FBK Economic Club Experts Take a Look Back at 2017
Looking back at the departing year, FBK Economic Club Experts discussed the economy of the presidential elections and the country's economy after the elections, oil prices and the future of the rouble, GDP and real disposable income.
In his opening speech Igor Nikolaev, Director of FBK Strategic Analysis Institute, said that there was an increase in many macroeconomic indicators at the year-end, however, in each case such increase had certain negative aspects. For example, economic growth amounted to 1.5-2% according to different estimates while the forecast was 0.6 %. However, real disposable income is still falling and has decreased by 11% for the last four years. “Inflation is 2.5 % (compared to the expected 4%) but there is no increase in investments. For example, in 2007 inflation was 12% but investments in fixed assets reached 3%,” Igor Nikolaev said.
Alexey Vedev, Director of the Center for Structural Studies of the Russian Presidential Academy of National Economy and Public Administration, says that this year the Ministry of Economic Development and the Central Bank has overestimated the growth rate. He estimated this year’s actual economic growth at 1.5-1.6% at most. “I do not see any drivers for further growth. Investment activity is at a low level, so is trade activity, and they have no reasons to grow. And all the factors which have caused growth this year will be exhausted next year. On the bright side, inflation will be low and the rouble will be stable,” Alexey Vedev concluded.
Andrey Movchan, Director of the Economic Policy Program at the Carnegie Moscow Center, says that modern Russia has two distinct identities, namely an oil corporation and a social block. In the social sphere GDP has been falling for the last five years by 1.5-2% per year and oil prices do not affect that at all. “Russia has become a country of permanent recession. A country with decreasing income and vanishing household savings where investments are not sufficient to resume growth. In addition, there are no economic programmes and the government relies only on the increase in oil prices,” Andrey Movchan underlined.

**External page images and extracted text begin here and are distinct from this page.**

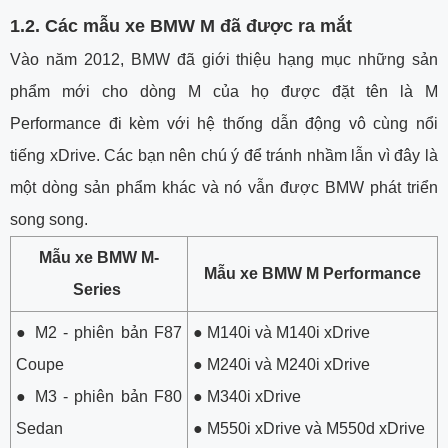
1.2. Các mẫu xe BMW M đã được ra mắt
Vào năm 2012, BMW đã giới thiệu hạng mục những sản
phẩm mới cho dòng M của họ được đặt tên là M
Performance đi kèm với hệ thống dẫn động vô cùng nổi
tiếng xDrive. Các bạn nên chú ý để tránh nhầm lẫn vì đây là
một dòng sản phẩm khác và nó vẫn được BMW phát triển
song song.
Mẫu xe BMW M-
Mẫu xe BMW M Performance
Series
●
M2 - phiên bản F87
●
M140i và M140i xDrive
Coupe
●
M240i và M240i xDrive
●
M3 - phiên bản F80
●
M340i xDrive
Sedan
●
M550i xDrive và M550d xDrive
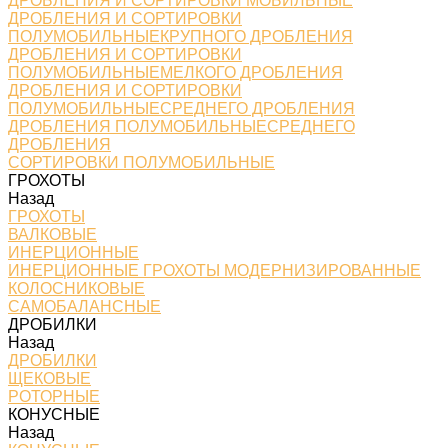
ДРОБЛЕНИЯ И СОРТИРОВКИ МОБИЛЬНЫЕ
ДРОБЛЕНИЯ И СОРТИРОВКИ
ПОЛУМОБИЛЬНЫЕКРУПНОГО ДРОБЛЕНИЯ
ДРОБЛЕНИЯ И СОРТИРОВКИ
ПОЛУМОБИЛЬНЫЕМЕЛКОГО ДРОБЛЕНИЯ
ДРОБЛЕНИЯ И СОРТИРОВКИ
ПОЛУМОБИЛЬНЫЕСРЕДНЕГО ДРОБЛЕНИЯ
ДРОБЛЕНИЯ ПОЛУМОБИЛЬНЫЕСРЕДНЕГО
ДРОБЛЕНИЯ
СОРТИРОВКИ ПОЛУМОБИЛЬНЫЕ
ГРОХОТЫ
Назад
ГРОХОТЫ
ВАЛКОВЫЕ
ИНЕРЦИОННЫЕ
ИНЕРЦИОННЫЕ ГРОХОТЫ МОДЕРНИЗИРОВАННЫЕ
КОЛОСНИКОВЫЕ
САМОБАЛАНСНЫЕ
ДРОБИЛКИ
Назад
ДРОБИЛКИ
ЩЕКОВЫЕ
РОТОРНЫЕ
КОНУСНЫЕ
Назад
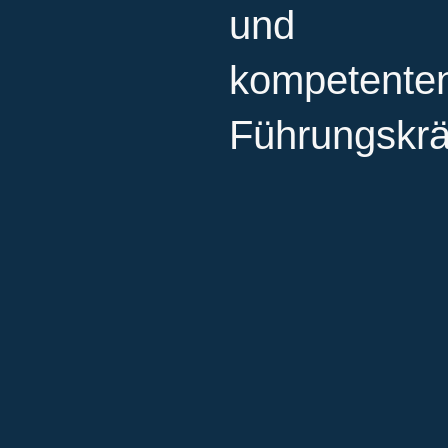
und
kompetente
Führungskrä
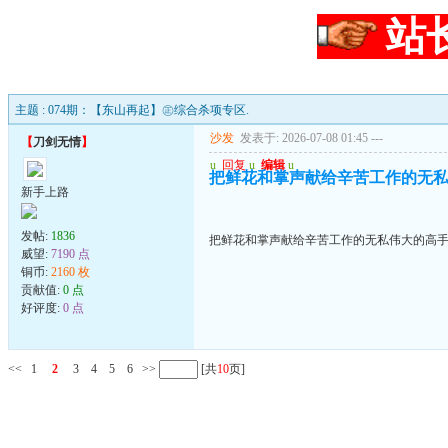
站
主题 : 074期：【东山再起】㊣综合杀项专区.
沙发
发表于: 2026-07-08 01:45
---
【
刀剑无情
】
u
回复
u
编辑
u
把鲜花和掌声献给辛苦工作的无
新手上路
发帖:
1836
把鲜花和掌声献给辛苦工作的无私伟大的高
威望:
7190 点
铜币:
2160 枚
贡献值:
0 点
好评度:
0 点
<<
1
2
3
4
5
6
>>
[共
10
页]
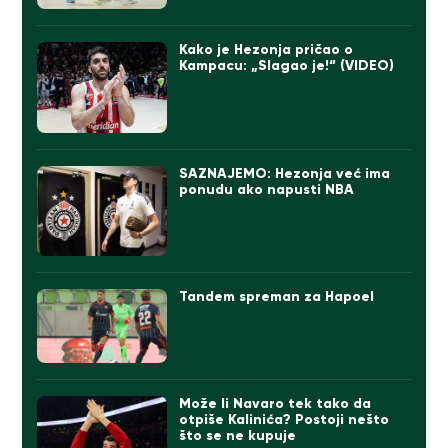
Kako je Hezonja pričao o
Kampacu: „Slagao je!“ (VIDEO)
SAZNAJEMO: Hezonja već ima
ponudu ako napusti NBA
Tandem spreman za Hapoel
Može li Navaro tek tako da
otpiše Kalinića? Postoji nešto
što se ne kupuje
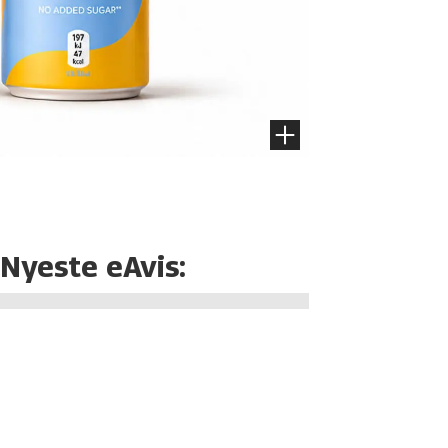
Nyeste eAvis:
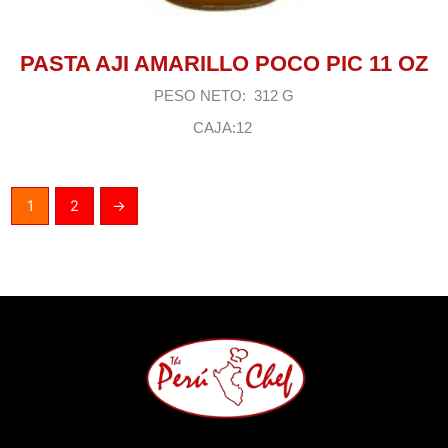
PASTA AJI AMARILLO POCO PIC 11 OZ
PESO NETO: 312 G
CAJA:12
1
2
→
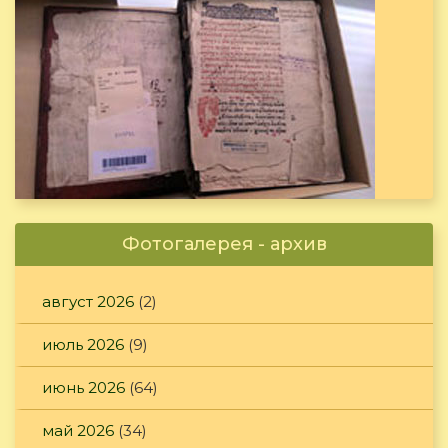
Фотогалерея - архив
август 2026
(2)
июль 2026
(9)
июнь 2026
(64)
май 2026
(34)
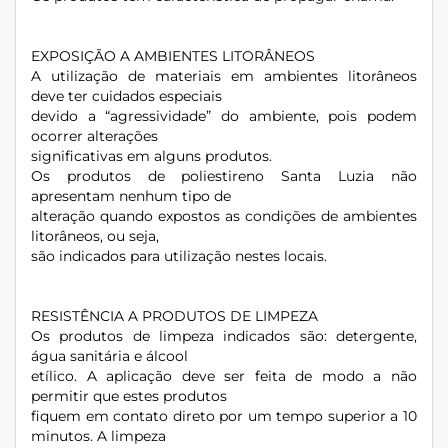
EXPOSIÇÃO A AMBIENTES LITORÂNEOS
A utilização de materiais em ambientes litorâneos
deve ter cuidados especiais
devido a “agressividade” do ambiente, pois podem
ocorrer alterações
significativas em alguns produtos.
Os produtos de poliestireno Santa Luzia não
apresentam nenhum tipo de
alteração quando expostos as condições de ambientes
litorâneos, ou seja,
são indicados para utilização nestes locais.
RESISTÊNCIA A PRODUTOS DE LIMPEZA
Os produtos de limpeza indicados são: detergente,
água sanitária e álcool
etílico. A aplicação deve ser feita de modo a não
permitir que estes produtos
fiquem em contato direto por um tempo superior a 10
minutos. A limpeza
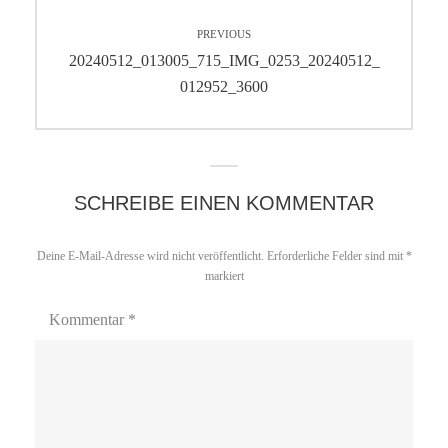
Beitragsnavigation
PREVIOUS
Previous
20240512_013005_715_IMG_0253_20240512_
post:
012952_3600
SCHREIBE EINEN KOMMENTAR
Deine E-Mail-Adresse wird nicht veröffentlicht.
Erforderliche Felder sind mit
*
markiert
Kommentar
*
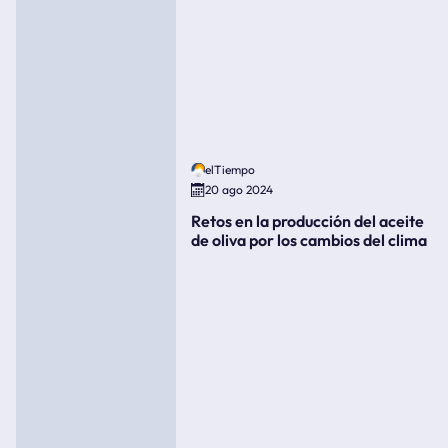
elTiempo
20 ago 2024
Retos en la producción del aceite
de oliva por los cambios del clima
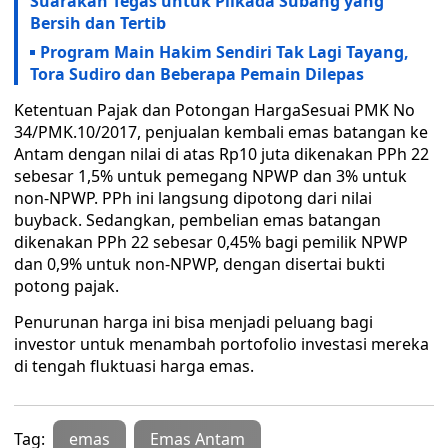
Suarakan Tegas untuk Pilkada Subang yang
Bersih dan Tertib
Program Main Hakim Sendiri Tak Lagi Tayang,
Tora Sudiro dan Beberapa Pemain Dilepas
Ketentuan Pajak dan Potongan HargaSesuai PMK No
34/PMK.10/2017, penjualan kembali emas batangan ke
Antam dengan nilai di atas Rp10 juta dikenakan PPh 22
sebesar 1,5% untuk pemegang NPWP dan 3% untuk
non-NPWP. PPh ini langsung dipotong dari nilai
buyback. Sedangkan, pembelian emas batangan
dikenakan PPh 22 sebesar 0,45% bagi pemilik NPWP
dan 0,9% untuk non-NPWP, dengan disertai bukti
potong pajak.
Penurunan harga ini bisa menjadi peluang bagi
investor untuk menambah portofolio investasi mereka
di tengah fluktuasi harga emas.
Tag:
emas
Emas Antam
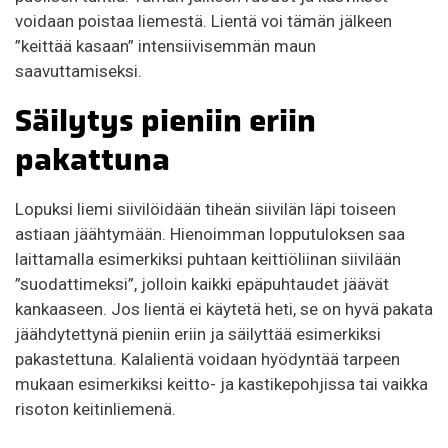
voidaan poistaa liemestä. Lientä voi tämän jälkeen
”keittää kasaan” intensiivisemmän maun
saavuttamiseksi.
Säilytys pieniin eriin
pakattuna
Lopuksi liemi siivilöidään tiheän siivilän läpi toiseen
astiaan jäähtymään. Hienoimman lopputuloksen saa
laittamalla esimerkiksi puhtaan keittiöliinan siivilään
”suodattimeksi”, jolloin kaikki epäpuhtaudet jäävät
kankaaseen. Jos lientä ei käytetä heti, se on hyvä pakata
jäähdytettynä pieniin eriin ja säilyttää esimerkiksi
pakastettuna. Kalalientä voidaan hyödyntää tarpeen
mukaan esimerkiksi keitto- ja kastikepohjissa tai vaikka
risoton keitinliemenä.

Oleg Vyugin, Chairman of the Board of Directors at SAFMAR Financial Investments, agrees that there is no actual economic growth, though there is no recession comparable to 2015-2016 either. There are just neither the resources, nor the incentives for the growth. The public sector has resources but uses them extremely inefficiently. “In addition, the motivation for the economic growth is very low in the public sector as the competition is not in labour productivity but in relationships with the government which affect distribution of resources. And few resources left to the private business are not sufficient for the economic growth though supplemented by rather good motivation.
Nikita Maslennikov, Advisor at the Institute of Contemporary Development, thinks that Russia is going through a classic structural crisis. And the economic growth is rather nominal. This is evidenced by the instability of macroeconomic indicators. According to Nikita Maslennikov, the annual growth of 1.5-2% is the limit which Russia has reached in the current economic model. “However, in order for the government to perform its social responsibilities the annual growth should be at least 3.5%,” he said.
FBK Economic Club is a unique discussion platform where journalists can meet well-known economists, politicians and public officials in order to discuss a wide variety of economic issues. Analytical reports prepared by FBK are also presented in the Club.